Opening the coal sector to private and foreign participation, a landmark reform initiated by the Narendra Modi government, marked the end of coal nationalisation and dubious captive mining era.
In future, blocks will be awarded without any end-use restrictions. However, this may not trigger a rush for investments in the coal sector. This is partly because, India was too late in opening the sector and, thereby, missed the era of coal rush that ended last decade.
During that period, ground conditions for mining became more challenging in India, due to environmental and land acquisition-related concerns, impacting the potential return on investment.
To add to the problems, the government is in the mood to auction the same blocks that were once created for captive use. This might help speed up the process. But on the flip side, these blocks are too small to attract global miners which have access to modern technology.

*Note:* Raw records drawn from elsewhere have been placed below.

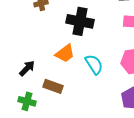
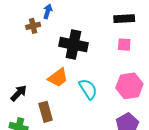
brown rectangle: (53, 86) -> (46, 112), turned 54

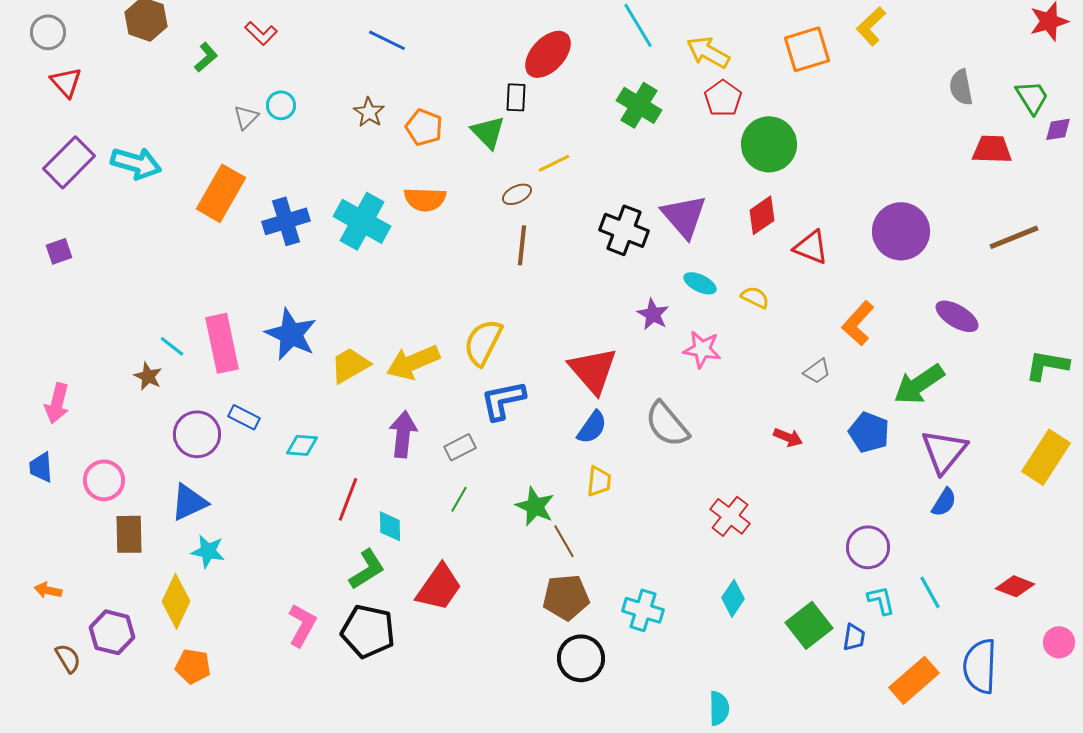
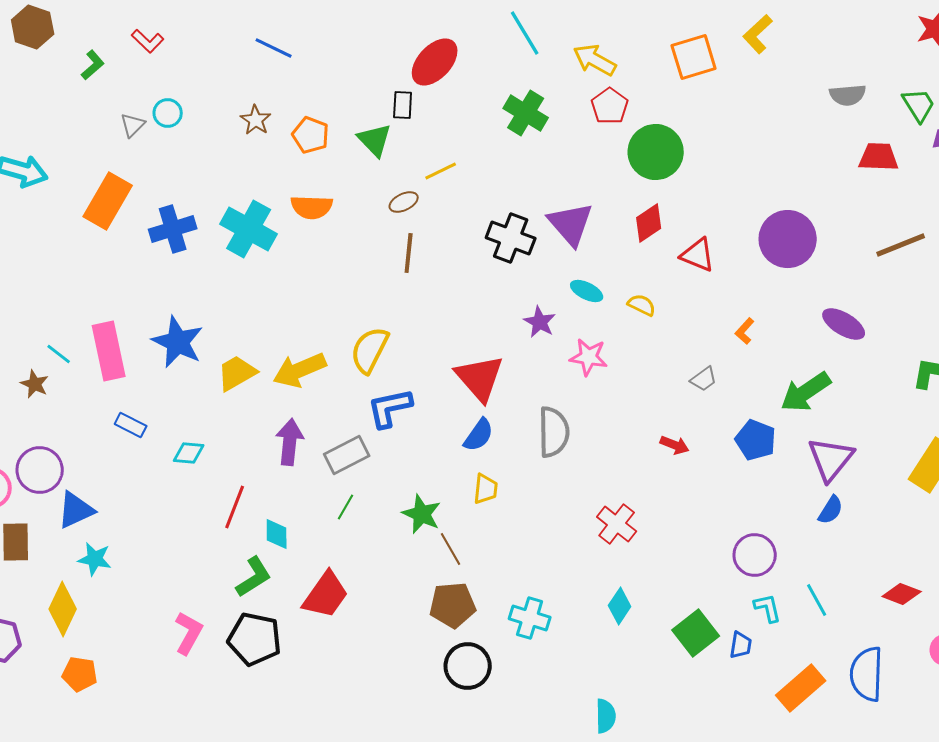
gray semicircle: (961, 87) -> (848, 95), turned -84
orange L-shape: (858, 323) -> (745, 331), size x0.6
gray semicircle: (667, 424) -> (554, 432), turned -141
purple circle: (197, 434) -> (40, 470), moved
gray rectangle: (460, 447) -> (347, 455), size x1.4

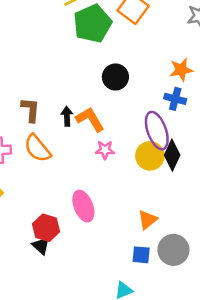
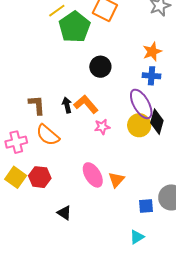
orange triangle: (147, 220) -> (116, 180), moved
red hexagon: (46, 228) -> (40, 177), moved

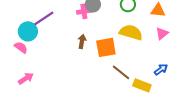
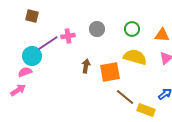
pink cross: (84, 11) -> (68, 36), moved
pink semicircle: (21, 47) -> (25, 72), turned -56
pink arrow: (26, 78) -> (18, 90), moved

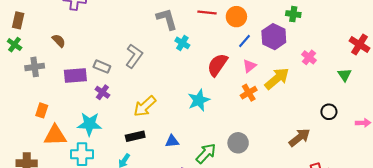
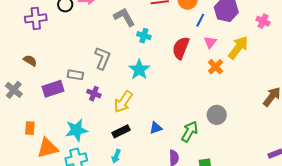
gray cross: (35, 67) -> (14, 90), turned -30
purple cross: (102, 92) -> (94, 94), moved
cyan star: (199, 100) -> (139, 70), moved

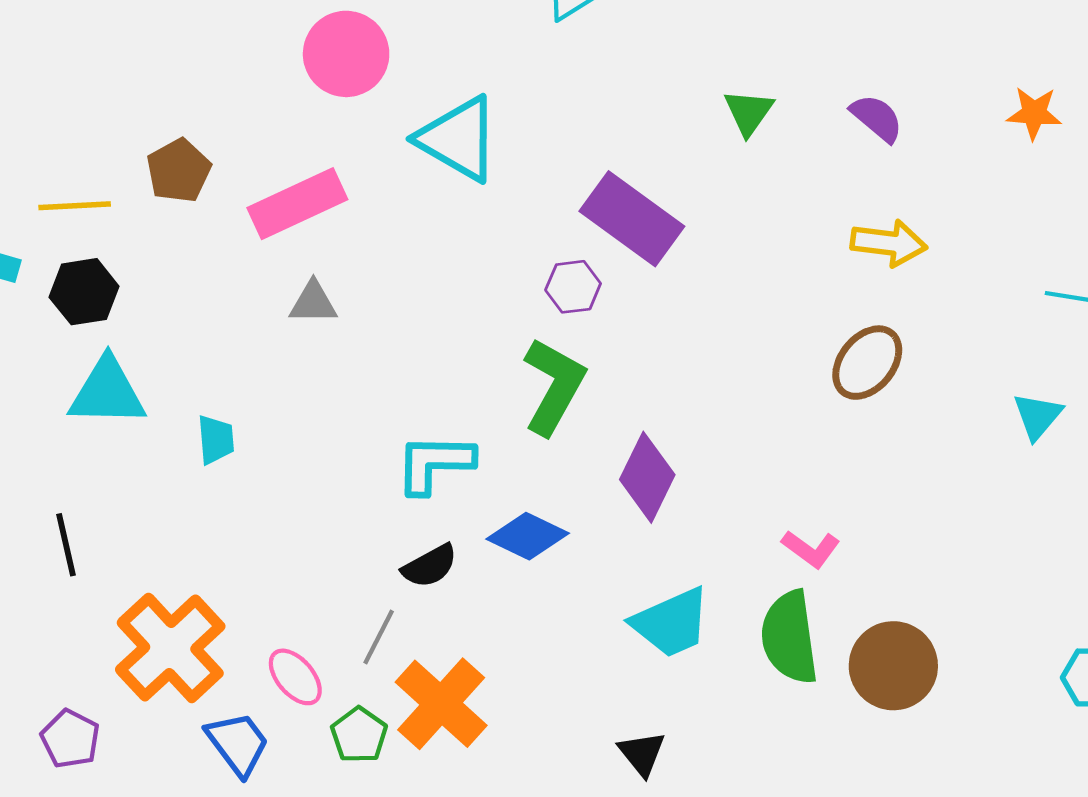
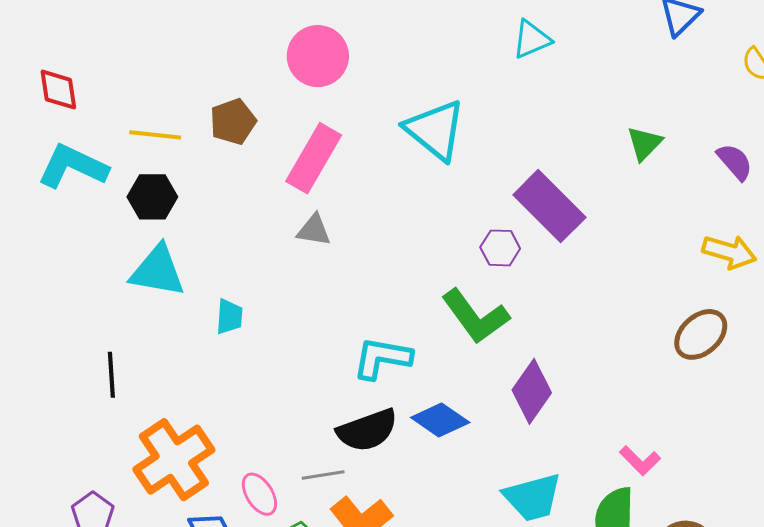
pink circle: (346, 54) -> (318, 56), moved
pink rectangle: (297, 204) -> (314, 158), turned -44
green L-shape: (554, 386) -> (475, 316), turned 106
black semicircle: (430, 566) -> (367, 430), size x1.5
gray line: (379, 637) -> (323, 475), turned 45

A better option would be to delimit the blocks and introduce open acreage system, as in the oil and gas sector, allowing bidders to decide on the size and kind of mines. For long-term gains, the government should insist on introducing modern practices, which are clearly lacking in the coal sector.
India’s socialist legacy had a telling impact on the coal sector. Nearly 45 years since nationalisation in 1975, the coal industry is no match to China that denationalised the sector in 1978. In 1980, China (381 million tonnes) was producing three times more coal than India (127 mt).
According to Global energy statistical yearbook, China produced 4.5 times more coal than India in 2018. With China restricting production in recent years, this number has come down substantially in recent years as the country restricted production.
The performance of India’s coal sector will look paler, given the vast availability of opencast reserves closer (within 300 m) to the surface, which are easier to mine.